Даренский окликнул старика и, подойдя к нему, протянул портсигар. Старик, быстро повернувшись всем телом в седле, совмещая в себе подвижность юноши и рассуждающую медлительность старости, оглядел руку с протянутым портсигаром, затем лицо Даренского, затем его пистолет на боку, его три подполковничьих шпалы, его франтовские сапоги. Затем тонкими коричневыми пальцами, такими маленькими и тоненькими, что их можно было назвать пальчиками, он взял папиросу, повертел ее в воздухе.
Скуластое, каменно жесткое лицо старого калмыка все изменилось, и из морщин глянули два добрых и умных глаза. И взгляд этих старых карих глаз, одновременно испытующий и доверчивый, видно, таил в себе что-то очень славное. Даренскому беспричинно стало весело и приятно. Лошадь старика, недоброжелательно запрядавшая при приближении Даренского ушами, вдруг успокоилась, наставила с любопытством сперва одно, потом другое ухо, а затем улыбнулась всей своей большезубой мордой и прекрасными очами.
— Спасиба, — тоненьким голосом сказал старик.

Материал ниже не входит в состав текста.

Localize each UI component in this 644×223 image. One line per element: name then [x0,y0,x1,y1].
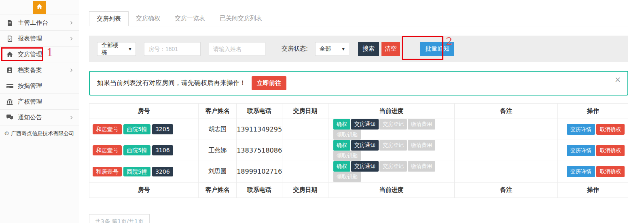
sidebar-item-3[interactable]: 交房管理 [0,47,79,62]
chevron-right-icon [68,36,74,41]
building-select[interactable]: 全部楼栋 ▼ [97,42,136,56]
tab-label: 已关闭交房列表 [220,15,262,22]
cancel-confirm-button[interactable]: 取消确权 [596,166,625,177]
tab-2[interactable]: 交房确权 [129,11,167,26]
column-header: 交房日期 [282,182,328,198]
bankcard-icon [6,82,14,89]
comment-icon [6,114,14,121]
search-button[interactable]: 搜索 [358,42,379,56]
cancel-confirm-button[interactable]: 取消确权 [596,124,625,135]
sidebar-item-label: 主管工作台 [18,19,68,27]
home-button[interactable] [33,1,46,14]
tab-label: 交房列表 [97,15,121,22]
status-select-value: 全部 [320,45,331,53]
customer-name-input[interactable] [209,42,265,56]
progress-cell: 确权交房通知交房登记缴清费用领取钥匙 [328,161,454,182]
progress-step-badge: 领取钥匙 [333,172,361,182]
room-tags-cell: 和居壹号西院5幢3106 [89,140,199,161]
room-tag: 西院5幢 [123,145,150,155]
batch-notify-button[interactable]: 批量通知 [420,42,454,56]
pagination-summary: 共3条 第1页/共1页 [89,214,150,223]
room-tags-cell: 和居壹号西院5幢3206 [89,161,199,182]
phone-cell: 13911349295 [237,119,282,140]
sidebar-item-1[interactable]: 主管工作台 [0,15,79,31]
room-tag: 3106 [152,145,173,155]
delivery-date-cell [282,161,328,182]
sidebar-item-label: 通知公告 [18,114,68,121]
room-tag: 3205 [152,124,173,134]
table-footer-header-row: 房号客户姓名联系电话交房日期当前进度备注操作 [89,182,628,198]
column-header: 客户姓名 [199,104,237,119]
sidebar-item-label: 按揭管理 [18,82,68,90]
progress-step-badge: 交房登记 [379,161,407,172]
progress-step-badge: 交房登记 [379,119,407,130]
sidebar-menu: 主管工作台 x 报表管理 交房管理 档案备案 按揭管理 产权管理 [0,15,79,125]
room-tags-cell: 和居壹号西院5幢3205 [89,119,199,140]
room-number-input[interactable] [144,42,201,56]
sidebar-item-label: 交房管理 [18,51,68,58]
room-tag: 3206 [152,167,173,177]
tab-1[interactable]: 交房列表 [89,11,129,26]
clear-button[interactable]: 清空 [381,42,400,56]
sidebar-item-5[interactable]: 按揭管理 [0,78,79,94]
sidebar: 主管工作台 x 报表管理 交房管理 档案备案 按揭管理 产权管理 [0,0,79,223]
progress-step-badge: 领取钥匙 [333,130,361,140]
column-header: 操作 [558,104,628,119]
main-content: 交房列表 交房确权 交房一览表 已关闭交房列表 全部楼栋 ▼ 交房状态: 全部 … [80,0,644,223]
sidebar-item-6[interactable]: 产权管理 [0,94,79,110]
table-header-row: 房号客户姓名联系电话交房日期当前进度备注操作 [89,104,628,119]
chevron-down-icon: ▼ [129,47,131,51]
chevron-down-icon: ▼ [342,47,345,51]
status-label: 交房状态: [282,45,308,53]
progress-step-badge: 确权 [333,140,350,151]
delivery-detail-button[interactable]: 交房详情 [567,145,595,156]
progress-step-badge: 缴清费用 [408,161,435,172]
room-tag: 和居壹号 [93,167,122,177]
sidebar-item-label: 产权管理 [18,98,68,106]
column-header: 当前进度 [328,104,454,119]
cancel-confirm-button[interactable]: 取消确权 [596,145,625,156]
status-select[interactable]: 全部 ▼ [315,42,349,56]
chevron-right-icon [68,67,74,73]
room-tag: 和居壹号 [93,145,122,155]
delivery-detail-button[interactable]: 交房详情 [567,124,595,135]
delivery-detail-button[interactable]: 交房详情 [567,166,595,177]
progress-step-badge: 缴清费用 [408,140,435,151]
customer-name-cell: 刘思圆 [199,161,237,182]
go-now-button[interactable]: 立即前往 [252,76,286,90]
close-icon[interactable]: × [614,76,621,83]
column-header: 操作 [558,182,628,198]
tab-label: 交房一览表 [175,15,205,22]
column-header: 房号 [89,182,199,198]
remark-cell [455,140,558,161]
column-header: 备注 [455,182,558,198]
progress-cell: 确权交房通知交房登记缴清费用领取钥匙 [328,140,454,161]
tab-3[interactable]: 交房一览表 [167,11,212,26]
home-icon [36,4,42,11]
tab-4[interactable]: 已关闭交房列表 [212,11,269,26]
column-header: 当前进度 [328,182,454,198]
home-icon [6,51,14,58]
sidebar-item-label: 档案备案 [18,66,68,74]
actions-cell: 交房详情取消确权 [558,140,628,161]
progress-step-badge: 缴清费用 [408,119,435,130]
sidebar-item-4[interactable]: 档案备案 [0,62,79,78]
remark-cell [455,161,558,182]
sidebar-item-label: 报表管理 [18,35,68,42]
table-row: 和居壹号西院5幢3205 胡志国 13911349295 确权交房通知交房登记缴… [89,119,628,140]
archive-icon [6,66,14,74]
alert-banner: 如果当前列表没有对应房间，请先确权后再来操作！ 立即前往 × [89,71,628,96]
remark-cell [455,119,558,140]
actions-cell: 交房详情取消确权 [558,161,628,182]
bank-icon [6,98,14,105]
svg-text:x: x [8,37,11,41]
sidebar-item-7[interactable]: 通知公告 [0,110,79,125]
progress-step-badge: 确权 [333,119,350,130]
phone-cell: 13837518086 [237,140,282,161]
column-header: 房号 [89,104,199,119]
column-header: 客户姓名 [199,182,237,198]
column-header: 备注 [455,104,558,119]
delivery-table: 房号客户姓名联系电话交房日期当前进度备注操作 和居壹号西院5幢3205 胡志国 … [89,103,628,198]
sidebar-item-2[interactable]: x 报表管理 [0,31,79,47]
room-tag: 和居壹号 [93,124,122,134]
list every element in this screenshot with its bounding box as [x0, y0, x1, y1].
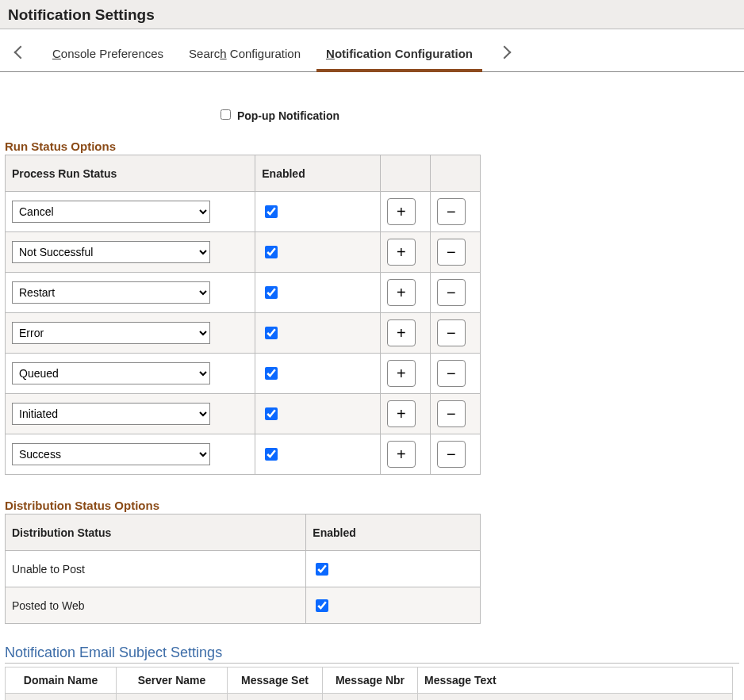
tab-notification-configuration[interactable]: Notification Configuration — [323, 40, 476, 71]
run-status-row: Error+− — [6, 313, 481, 354]
remove-row-button[interactable]: − — [437, 198, 466, 225]
add-row-button[interactable]: + — [387, 360, 416, 387]
run-status-enabled-checkbox[interactable] — [265, 246, 278, 258]
add-row-button[interactable]: + — [387, 441, 416, 468]
remove-row-button[interactable]: − — [437, 239, 466, 266]
dist-status-row: Unable to Post — [6, 551, 481, 587]
email-subject-table: Domain Name Server Name Message Set Mess… — [5, 667, 733, 700]
run-status-col-enabled: Enabled — [255, 155, 381, 192]
run-status-enabled-checkbox[interactable] — [265, 327, 278, 339]
run-status-table: Process Run Status Enabled Cancel+−Not S… — [5, 155, 481, 475]
email-subject-heading: Notification Email Subject Settings — [5, 645, 739, 664]
run-status-row: Queued+− — [6, 354, 481, 394]
process-run-status-select[interactable]: Restart — [12, 281, 210, 304]
process-run-status-select[interactable]: Initiated — [12, 403, 210, 425]
tab-search-configuration[interactable]: Search Configuration — [186, 40, 304, 71]
email-col-server: Server Name — [117, 667, 228, 694]
remove-row-button[interactable]: − — [437, 360, 466, 387]
message-text-cell: Parameters — [418, 694, 733, 701]
run-status-col-status: Process Run Status — [6, 155, 255, 192]
remove-row-button[interactable]: − — [437, 279, 466, 306]
remove-row-button[interactable]: − — [437, 400, 466, 427]
popup-notification-checkbox[interactable] — [221, 109, 231, 120]
dist-status-enabled-checkbox[interactable] — [316, 563, 328, 576]
email-col-msgnbr: Message Nbr — [323, 667, 418, 694]
dist-status-row: Posted to Web — [6, 587, 481, 624]
chevron-right-icon[interactable] — [498, 45, 512, 59]
process-run-status-select[interactable]: Queued — [12, 362, 210, 384]
add-row-button[interactable]: + — [387, 279, 416, 306]
remove-row-button[interactable]: − — [437, 441, 466, 468]
dist-status-label: Posted to Web — [6, 587, 306, 624]
run-status-row: Initiated+− — [6, 394, 481, 434]
tab-console-preferences[interactable]: Console Preferences — [49, 40, 167, 71]
run-status-row: Restart+− — [6, 273, 481, 313]
popup-notification-row: Pop-up Notification — [5, 88, 739, 136]
add-row-button[interactable]: + — [387, 198, 416, 225]
dist-status-table: Distribution Status Enabled Unable to Po… — [5, 514, 481, 624]
page-title: Notification Settings — [8, 6, 736, 24]
email-col-msgtext: Message Text — [418, 667, 733, 694]
chevron-left-icon[interactable] — [14, 45, 28, 59]
run-status-row: Cancel+− — [6, 192, 481, 232]
dist-status-col-enabled: Enabled — [306, 514, 481, 551]
email-col-domain: Domain Name — [6, 667, 117, 694]
process-run-status-select[interactable]: Error — [12, 322, 210, 344]
run-status-title: Run Status Options — [5, 140, 739, 153]
add-row-button[interactable]: + — [387, 400, 416, 427]
dist-status-col-status: Distribution Status — [6, 514, 306, 551]
process-run-status-select[interactable]: Not Successful — [12, 241, 210, 263]
add-row-button[interactable]: + — [387, 319, 416, 346]
email-row: Parameters — [6, 694, 733, 701]
run-status-enabled-checkbox[interactable] — [265, 407, 278, 420]
add-row-button[interactable]: + — [387, 239, 416, 266]
tab-row: Console Preferences Search Configuration… — [0, 29, 744, 72]
dist-status-label: Unable to Post — [6, 551, 306, 587]
dist-status-enabled-checkbox[interactable] — [316, 599, 328, 612]
dist-status-title: Distribution Status Options — [5, 499, 739, 512]
run-status-row: Not Successful+− — [6, 232, 481, 273]
run-status-row: Success+− — [6, 434, 481, 475]
process-run-status-select[interactable]: Success — [12, 443, 210, 465]
process-run-status-select[interactable]: Cancel — [12, 201, 210, 223]
run-status-enabled-checkbox[interactable] — [265, 286, 278, 299]
remove-row-button[interactable]: − — [437, 319, 466, 346]
run-status-enabled-checkbox[interactable] — [265, 448, 278, 461]
run-status-enabled-checkbox[interactable] — [265, 367, 278, 380]
email-col-msgset: Message Set — [228, 667, 323, 694]
popup-notification-label: Pop-up Notification — [237, 109, 339, 122]
run-status-enabled-checkbox[interactable] — [265, 205, 278, 218]
page-header: Notification Settings — [0, 0, 744, 29]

Он провел ладонью по плечу Даренского и сказал:
— У меня было два сына в кавалерийской дивизии, один убитый, старший, — и он показал рукой повыше лошадиной головы, — а второй, младший, — и он показал пониже лошадиной головы, — пулеметчик, три орден есть. — Потом он спросил: — Бачку имеешь?
— Мать жива, а отец мой умер.
— Ай, плохо, — покачал головой старик, и Даренский подумал, что он не из вежливости сокрушался, а от души, узнав, что у русского подполковника, угостившего его папиросой, умер отец.
А потом старик вдруг гикнул, беспечно взмахнул рукой, и лошадь ринулась с холма с непередаваемой быстротой и непередаваемой легкостью.
О чем думал, мчась по степи, всадник: о сыновьях, о том, что у оставшегося возле испорченного автомобиля русского подполковника умер отец?
Даренский следил за стремительной скачкой старика, и в висках не кровь стучала, а одно лишь слово: «Воля… воля… воля…»
И зависть к старому калмыку охватила его.
69
Даренский выехал из штаба фронта в длительную командировку в армию, стоявшую на крайнем левом фланге. Поездки в эту армию считались среди работников штаба особо неприятными, — пугали отсутствие воды, жилья, плохое снабжение, большие расстояния и скверные дороги. Командование не имело точных сведений о положении в войсках, затерявшихся в песке между каспийским побережьем и калмыцкой степью, и начальство, посылая Даренского в этот район, надавало ему множество поручений.
Проехав сотни километров по степи, Даренский почувствовал, как тоска осилила его. Здесь никто не помышлял о наступлении, безысходным казалось положение войск, загнанных немцами на край света…
Не во сне ли было недавнее, день и ночь не ослабевавшее штабное напряжение, догадки о близости наступления, движение резервов, телеграммы, шифровки, круглосуточная работа фронтового узла связи, гул идущих с севера автомобильных и танковых колонн?
Слушая унылые разговоры артиллерийских и общевойсковых командиров, собирая и проверяя данные о состоянии материальной части, инспектируя артиллерийские дивизионы и батареи, глядя на угрюмые лица красноармейцев и командиров, глядя, как медленно, лениво двигались люди по степной пыли, Даренский постепенно подчинился монотонной тоске этих мест. Вот, думал он, дошла Россия до верблюжьих степей, до барханных песчаных холмов и легла, обессиленная, на недобрую землю, и уже не встать не подняться ей.
Даренский приехал в штаб армии и отправился к высокому начальству.
В просторной полутемной комнате лысеющий, с сытым лицом молодец в гимнастерке без знаков различия играл в карты с двумя женщинами в военной форме. Молодец и женщины с лейтенантскими кубиками не прервали игры при входе подполковника, а лишь рассеянно оглядев его, продолжали ожесточенно произносить:
— А козыря не хочешь? А вальта не хочешь?
Даренский выждал, пока окончится сдача, и спросил:
— Здесь размещен командующий армией?